"""

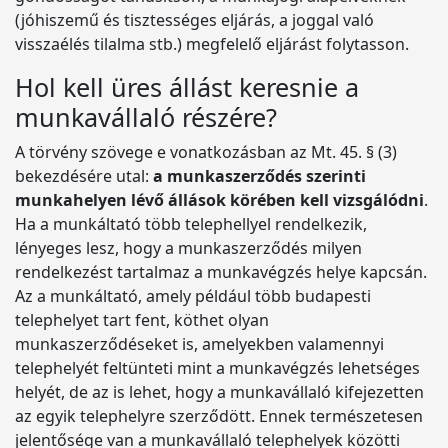
(jóhiszemű és tisztességes eljárás, a joggal való
visszaélés tilalma stb.) megfelelő eljárást folytasson.
Hol kell üres állást keresnie a
munkavállaló részére?
A törvény szövege e vonatkozásban az Mt. 45. § (3)
bekezdésére utal:
a munkaszerződés szerinti
munkahelyen lévő állások körében kell vizsgálódni
.
Ha a munkáltató több telephellyel rendelkezik,
lényeges lesz, hogy a munkaszerződés milyen
rendelkezést tartalmaz a munkavégzés helye kapcsán.
Az a munkáltató, amely például több budapesti
telephelyet tart fent, köthet olyan
munkaszerződéseket is, amelyekben valamennyi
telephelyét feltünteti mint a munkavégzés lehetséges
helyét, de az is lehet, hogy a munkavállaló kifejezetten
az egyik telephelyre szerződött. Ennek természetesen
jelentősége van a munkavállaló telephelyek közötti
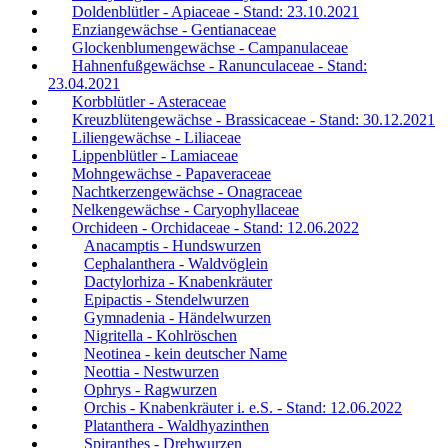
Doldenblütler - Apiaceae - Stand: 23.10.2021
Enziangewächse - Gentianaceae
Glockenblumengewächse - Campanulaceae
Hahnenfußgewächse - Ranunculaceae - Stand:
23.04.2021
Korbblütler - Asteraceae
Kreuzblütengewächse - Brassicaceae - Stand: 30.12.2021
Liliengewächse - Liliaceae
Lippenblütler - Lamiaceae
Mohngewächse - Papaveraceae
Nachtkerzengewächse - Onagraceae
Nelkengewächse - Caryophyllaceae
Orchideen - Orchidaceae - Stand: 12.06.2022
Anacamptis - Hundswurzen
Cephalanthera - Waldvöglein
Dactylorhiza - Knabenkräuter
Epipactis - Stendelwurzen
Gymnadenia - Händelwurzen
Nigritella - Kohlröschen
Neotinea - kein deutscher Name
Neottia - Nestwurzen
Ophrys - Ragwurzen
Orchis - Knabenkräuter i. e.S. - Stand: 12.06.2022
Platanthera - Waldhyazinthen
Spiranthes - Drehwurzen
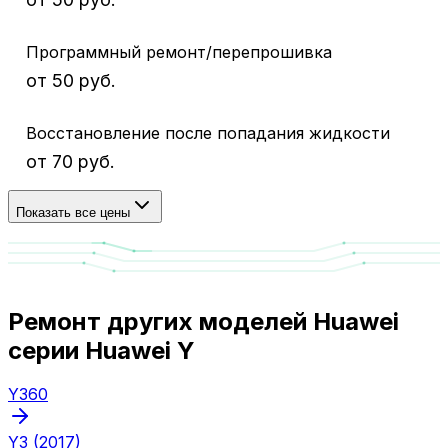
Программный ремонт/перепрошивка
от 50 руб.
Восстановление после попадания жидкости
от 70 руб.
Показать все цены
Ремонт других моделей Huawei
серии Huawei Y
Y360
Y3 (2017)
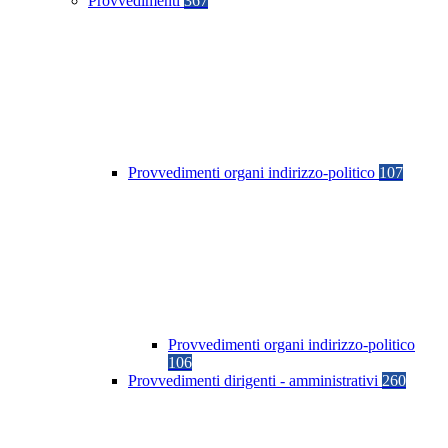
Provvedimenti
367
Provvedimenti organi indirizzo-politico
107
Provvedimenti organi indirizzo-politico
106
Provvedimenti dirigenti - amministrativi
260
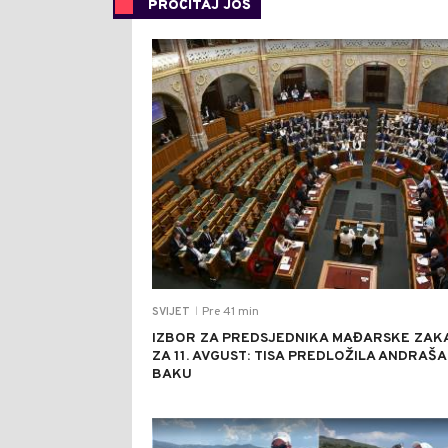
PROČITAJ JOŠ
Pre 41 min
SVIJET
|
IZBOR ZA PREDSJEDNIKA MAĐARSKE ZAK
ZA 11. AVGUST: TISA PREDLOŽILA ANDRAŠA
BAKU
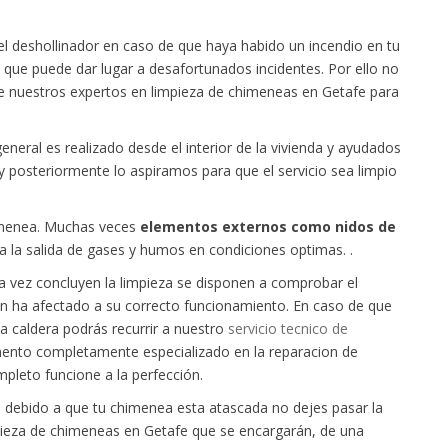
 deshollinador en caso de que haya habido un incendio en tu
 que puede dar lugar a desafortunados incidentes. Por ello no
de nuestros expertos en limpieza de chimeneas en Getafe para
neral es realizado desde el interior de la vivienda y ayudados
y posteriormente lo aspiramos para que el servicio sea limpio
chimenea. Muchas veces
elementos externos como nidos de
 la salida de gases y humos en condiciones optimas. .
 vez concluyen la limpieza se disponen a comprobar el
ión ha afectado a su correcto funcionamiento. En caso de que
a caldera podrás recurrir a nuestro
servicio tecnico de
ento completamente especializado en la reparacion de
mpleto funcione a la perfección.
 debido a que tu chimenea esta atascada no dejes pasar la
pieza de chimeneas en Getafe que se encargarán, de una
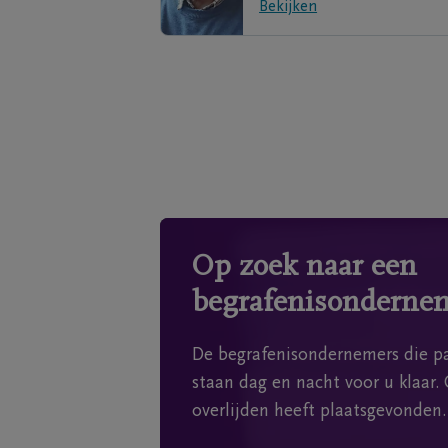
Bekijken
Op zoek naar een
begrafenisonderne
De begrafenisondernemers die pa
staan dag en nacht voor u klaar. 
overlijden heeft plaatsgevonden.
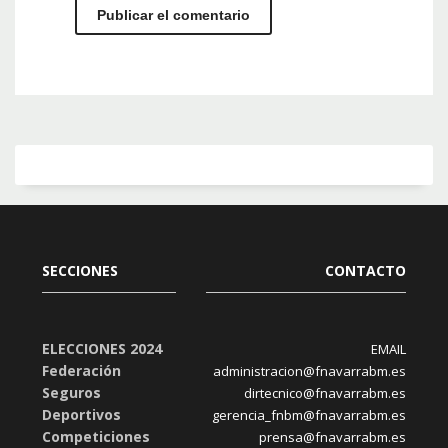
SECCIONES
CONTACTO
ELECCIONES 2024
EMAIL
Federación
administracion@fnavarrabm.es
Seguros
dirtecnico@fnavarrabm.es
Deportivos
gerencia_fnbm@fnavarrabm.es
Competiciones
prensa@fnavarrabm.es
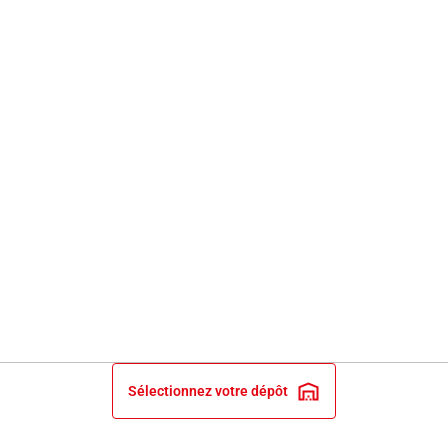
Sélectionnez votre dépôt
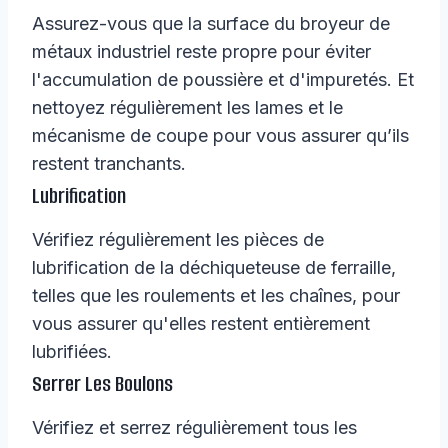
Assurez-vous que la surface du broyeur de
métaux industriel reste propre pour éviter
l'accumulation de poussière et d'impuretés. Et
nettoyez régulièrement les lames et le
mécanisme de coupe pour vous assurer qu’ils
restent tranchants.
Lubrification
Vérifiez régulièrement les pièces de
lubrification de la déchiqueteuse de ferraille,
telles que les roulements et les chaînes, pour
vous assurer qu'elles restent entièrement
lubrifiées.
Serrer Les Boulons
Vérifiez et serrez régulièrement tous les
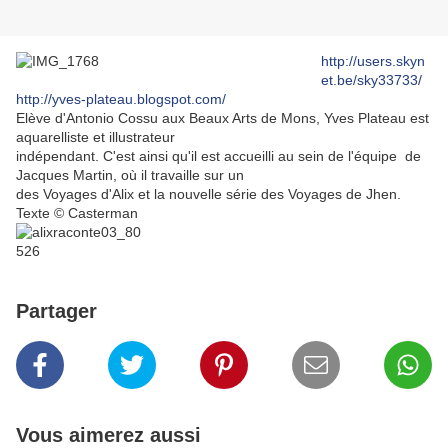
http://users.skyn
et.be/sky33733/
http://yves-plateau.blogspot.com/
Elève d'Antonio Cossu aux Beaux Arts de Mons, Yves Plateau est
aquarelliste et illustrateur
indépendant. C'est ainsi qu'il est accueilli au sein de l'équipe de
Jacques Martin, où il travaille sur un
des Voyages d'Alix et la nouvelle série des Voyages de Jhen.
Texte © Casterman
Partager
Vous aimerez aussi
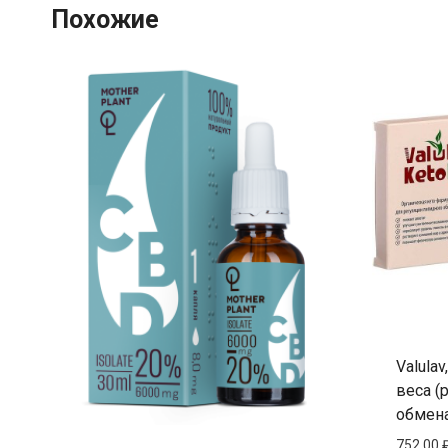
Похожие
Valula
веса (
обмена
752,00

"""

WHAT IS EXPECTED :: Give only a number, namely how many lines in the entries above hold the word "Getafe".

SOLUTION FOR THIS TASK :: 2